TabPFN v2(Hollmann et al., [2025](https://arxiv.org/html/2604.25154#bib.bib15)) achieves strong zero-shot performance on small tabular datasets by meta-learning over millions of synthetic data-generating processes; its confidence calibration is sensitive to distributional mismatch between its synthetic prior and real inputs. TabICL(Qu et al., [2025](https://arxiv.org/html/2604.25154#bib.bib26)) scales in-context learning to larger tables via efficient attention mechanisms but similarly degrades when inputs deviate from the pretraining distribution; L2C2’s prior-alignment objective applies in principle to any TFM, with TabICL as a natural extension target once reward weights are recalibrated for its pretraining prior.
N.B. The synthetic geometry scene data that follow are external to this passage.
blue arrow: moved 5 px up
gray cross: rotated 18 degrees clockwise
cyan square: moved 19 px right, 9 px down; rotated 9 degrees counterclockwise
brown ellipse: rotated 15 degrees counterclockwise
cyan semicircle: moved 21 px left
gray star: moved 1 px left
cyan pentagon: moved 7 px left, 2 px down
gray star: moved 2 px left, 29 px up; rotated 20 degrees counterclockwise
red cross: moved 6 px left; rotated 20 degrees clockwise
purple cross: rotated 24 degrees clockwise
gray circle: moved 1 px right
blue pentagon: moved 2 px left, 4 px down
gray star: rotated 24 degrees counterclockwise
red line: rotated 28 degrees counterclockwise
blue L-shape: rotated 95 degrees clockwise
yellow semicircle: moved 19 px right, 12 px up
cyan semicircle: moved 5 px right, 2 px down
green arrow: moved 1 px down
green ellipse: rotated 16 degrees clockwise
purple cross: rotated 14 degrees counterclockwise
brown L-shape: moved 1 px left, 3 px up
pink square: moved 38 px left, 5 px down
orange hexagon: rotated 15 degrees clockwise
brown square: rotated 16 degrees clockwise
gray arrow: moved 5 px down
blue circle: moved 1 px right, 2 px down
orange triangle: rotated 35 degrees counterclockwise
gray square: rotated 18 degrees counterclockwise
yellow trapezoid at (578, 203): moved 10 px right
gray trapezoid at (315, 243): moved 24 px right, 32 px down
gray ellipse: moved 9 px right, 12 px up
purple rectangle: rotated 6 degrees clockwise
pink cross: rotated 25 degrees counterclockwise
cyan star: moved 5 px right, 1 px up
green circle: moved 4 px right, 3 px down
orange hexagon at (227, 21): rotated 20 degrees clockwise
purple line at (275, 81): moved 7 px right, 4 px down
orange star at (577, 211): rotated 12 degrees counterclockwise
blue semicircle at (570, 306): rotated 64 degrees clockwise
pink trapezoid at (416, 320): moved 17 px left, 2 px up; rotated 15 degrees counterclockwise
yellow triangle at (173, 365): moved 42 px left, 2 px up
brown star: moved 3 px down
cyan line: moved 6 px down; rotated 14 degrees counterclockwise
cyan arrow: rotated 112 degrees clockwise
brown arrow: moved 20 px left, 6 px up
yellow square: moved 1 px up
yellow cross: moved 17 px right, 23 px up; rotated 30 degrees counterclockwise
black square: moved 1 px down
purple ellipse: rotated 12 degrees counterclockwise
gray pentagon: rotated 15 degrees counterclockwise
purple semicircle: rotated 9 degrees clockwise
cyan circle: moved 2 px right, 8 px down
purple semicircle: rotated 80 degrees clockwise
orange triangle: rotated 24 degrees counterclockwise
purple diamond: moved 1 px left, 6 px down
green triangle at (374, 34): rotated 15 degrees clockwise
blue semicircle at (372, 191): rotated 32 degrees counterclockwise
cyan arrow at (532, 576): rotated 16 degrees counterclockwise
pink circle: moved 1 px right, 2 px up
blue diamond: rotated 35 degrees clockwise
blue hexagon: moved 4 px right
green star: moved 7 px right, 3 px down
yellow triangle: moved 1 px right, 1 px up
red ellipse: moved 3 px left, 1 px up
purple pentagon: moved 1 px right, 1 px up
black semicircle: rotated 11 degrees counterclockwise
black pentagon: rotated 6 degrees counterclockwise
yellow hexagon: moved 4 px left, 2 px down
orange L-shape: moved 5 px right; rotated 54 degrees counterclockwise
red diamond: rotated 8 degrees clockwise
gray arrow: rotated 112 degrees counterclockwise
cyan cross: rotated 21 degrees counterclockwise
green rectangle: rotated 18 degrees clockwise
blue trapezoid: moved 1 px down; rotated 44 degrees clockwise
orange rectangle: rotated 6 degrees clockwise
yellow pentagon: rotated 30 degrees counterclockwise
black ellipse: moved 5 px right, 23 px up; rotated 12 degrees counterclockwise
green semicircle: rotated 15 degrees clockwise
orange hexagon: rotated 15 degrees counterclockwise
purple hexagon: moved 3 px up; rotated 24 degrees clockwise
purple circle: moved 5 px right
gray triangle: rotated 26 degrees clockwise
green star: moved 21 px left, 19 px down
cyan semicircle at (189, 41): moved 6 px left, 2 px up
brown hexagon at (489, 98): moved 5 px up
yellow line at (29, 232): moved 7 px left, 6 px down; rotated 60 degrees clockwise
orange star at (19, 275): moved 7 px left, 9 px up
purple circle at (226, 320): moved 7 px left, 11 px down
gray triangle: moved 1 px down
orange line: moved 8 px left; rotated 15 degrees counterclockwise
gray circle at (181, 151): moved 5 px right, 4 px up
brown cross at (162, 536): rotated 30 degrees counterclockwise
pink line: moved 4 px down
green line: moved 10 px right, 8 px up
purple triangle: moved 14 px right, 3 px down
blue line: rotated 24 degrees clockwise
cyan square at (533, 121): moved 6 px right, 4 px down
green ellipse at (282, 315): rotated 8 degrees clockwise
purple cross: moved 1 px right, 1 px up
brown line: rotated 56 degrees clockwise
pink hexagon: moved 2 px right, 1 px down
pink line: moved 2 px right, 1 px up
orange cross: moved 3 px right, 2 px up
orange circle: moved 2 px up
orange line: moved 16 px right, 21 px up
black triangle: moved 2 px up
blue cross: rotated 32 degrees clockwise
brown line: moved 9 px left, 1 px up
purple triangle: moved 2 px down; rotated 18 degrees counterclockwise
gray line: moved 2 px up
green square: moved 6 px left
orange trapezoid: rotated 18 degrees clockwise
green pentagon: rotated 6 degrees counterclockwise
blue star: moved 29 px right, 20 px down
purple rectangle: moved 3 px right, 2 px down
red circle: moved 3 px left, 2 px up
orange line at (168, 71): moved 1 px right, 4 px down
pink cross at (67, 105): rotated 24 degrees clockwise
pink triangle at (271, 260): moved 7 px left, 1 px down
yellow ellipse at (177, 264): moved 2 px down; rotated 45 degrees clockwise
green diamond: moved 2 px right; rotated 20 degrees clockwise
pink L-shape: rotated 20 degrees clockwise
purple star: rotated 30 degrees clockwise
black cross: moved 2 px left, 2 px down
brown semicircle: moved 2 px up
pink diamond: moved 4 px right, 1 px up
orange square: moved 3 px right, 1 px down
Work on why tree-based models outperform deep networks on irregular tabular distributions(Grinsztajn et al., [2022](https://arxiv.org/html/2604.25154#bib.bib13); Ye et al., [2024](https://arxiv.org/html/2604.25154#bib.bib31)) underscores the centrality of input-distribution alignment: L2C2 operationalises this insight as a learnable cleaning objective rather than a post-hoc observation. Deep tabular architectures(Gorishniy et al., [2021](https://arxiv.org/html/2604.25154#bib.bib12)) and ensemble AutoML systems(Erickson et al., [2020](https://arxiv.org/html/2604.25154#bib.bib9)) serve as performance reference points in our evaluation; they are not cleaning-aware. L2C2 is, to our knowledge, the first system to use a tabular in-context learning model’s forward-pass accuracy _and_ calibration jointly as the RL reward signal for cleaning pipeline search — extending the model-aware cleaning paradigm of ActiveClean(Krishnan et al., [2016](https://arxiv.org/html/2604.25154#bib.bib17)) to TFMs and adding explicit distributional drift regularisation.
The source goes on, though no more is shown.